Segment Start: Supplied records

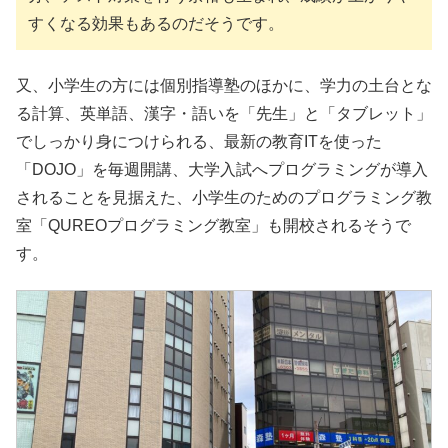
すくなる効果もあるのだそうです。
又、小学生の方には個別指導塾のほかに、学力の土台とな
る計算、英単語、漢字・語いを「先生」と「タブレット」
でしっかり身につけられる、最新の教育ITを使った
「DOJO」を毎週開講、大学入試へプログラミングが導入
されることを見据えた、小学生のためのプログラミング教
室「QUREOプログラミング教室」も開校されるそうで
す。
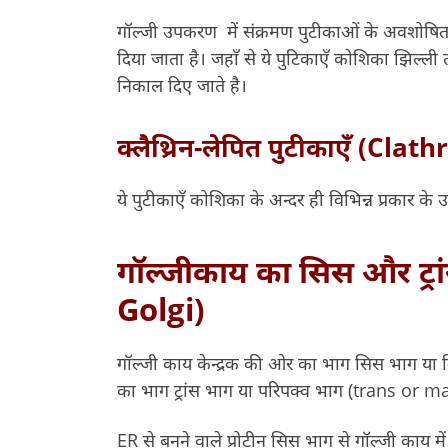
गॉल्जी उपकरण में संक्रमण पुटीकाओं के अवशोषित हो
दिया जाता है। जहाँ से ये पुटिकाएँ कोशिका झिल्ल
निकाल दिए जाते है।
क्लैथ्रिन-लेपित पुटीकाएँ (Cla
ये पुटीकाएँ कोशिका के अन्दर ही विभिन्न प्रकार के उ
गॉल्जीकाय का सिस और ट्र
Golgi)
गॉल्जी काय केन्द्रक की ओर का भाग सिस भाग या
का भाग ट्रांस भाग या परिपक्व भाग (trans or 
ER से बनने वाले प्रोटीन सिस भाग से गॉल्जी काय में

Segment End: Supplied records
Segment Start: Supplied records

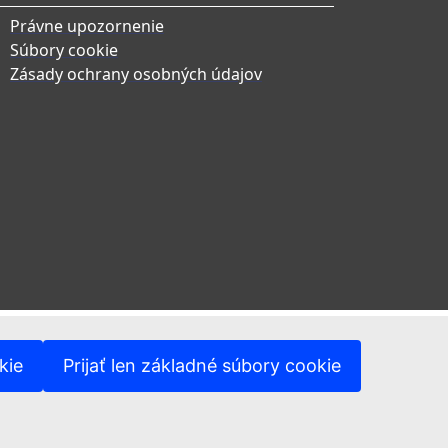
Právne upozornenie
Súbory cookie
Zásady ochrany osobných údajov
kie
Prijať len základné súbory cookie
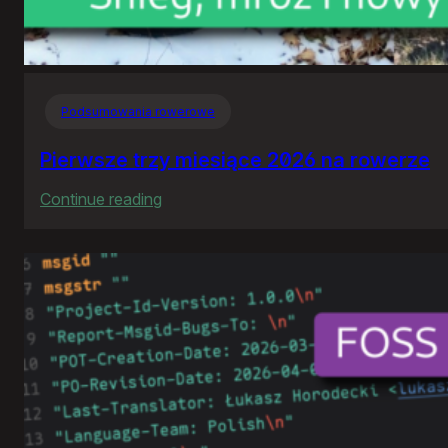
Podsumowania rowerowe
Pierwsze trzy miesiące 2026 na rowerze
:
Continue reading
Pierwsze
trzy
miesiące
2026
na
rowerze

Segment End: Supplied records
Segment Start: Supplied records

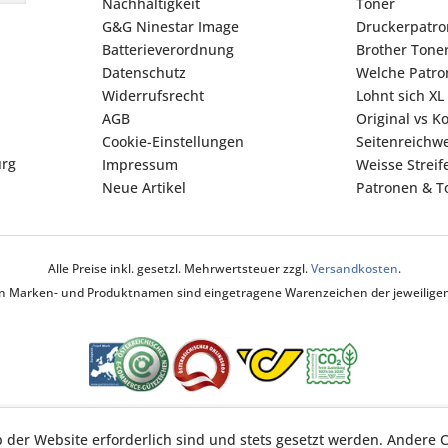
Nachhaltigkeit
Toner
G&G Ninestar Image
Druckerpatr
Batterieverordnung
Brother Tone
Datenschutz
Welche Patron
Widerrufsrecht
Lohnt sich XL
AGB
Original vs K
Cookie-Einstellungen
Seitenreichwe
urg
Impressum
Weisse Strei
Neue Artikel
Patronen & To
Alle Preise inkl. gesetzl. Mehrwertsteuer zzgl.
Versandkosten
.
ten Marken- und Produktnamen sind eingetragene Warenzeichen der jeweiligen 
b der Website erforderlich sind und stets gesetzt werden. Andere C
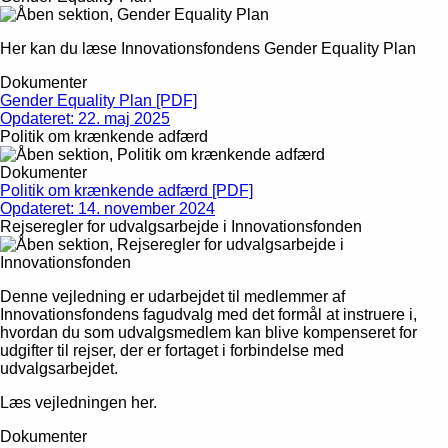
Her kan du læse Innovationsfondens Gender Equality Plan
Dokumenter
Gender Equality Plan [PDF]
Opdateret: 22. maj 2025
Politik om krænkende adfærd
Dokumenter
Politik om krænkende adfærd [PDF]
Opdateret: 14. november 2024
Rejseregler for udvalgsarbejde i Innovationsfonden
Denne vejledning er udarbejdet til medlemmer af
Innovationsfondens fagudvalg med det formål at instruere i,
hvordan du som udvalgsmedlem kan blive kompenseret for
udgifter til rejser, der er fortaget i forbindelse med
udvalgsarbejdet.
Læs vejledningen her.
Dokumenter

Segment End: Supplied records

- **Task statement**: Every line above from the line with "का भाग ट्रांस भाग या परिपक्व भाग (trans or" to the line with "ER से बनने वाले", inclusive, must be returned exactly; no other line belongs in the reply.

- **Expected answer**:
का भाग ट्रांस भाग या परिपक्व भाग (trans or 
ER से बनने वाले प्रोटीन सिस भाग से गॉल्जी काय में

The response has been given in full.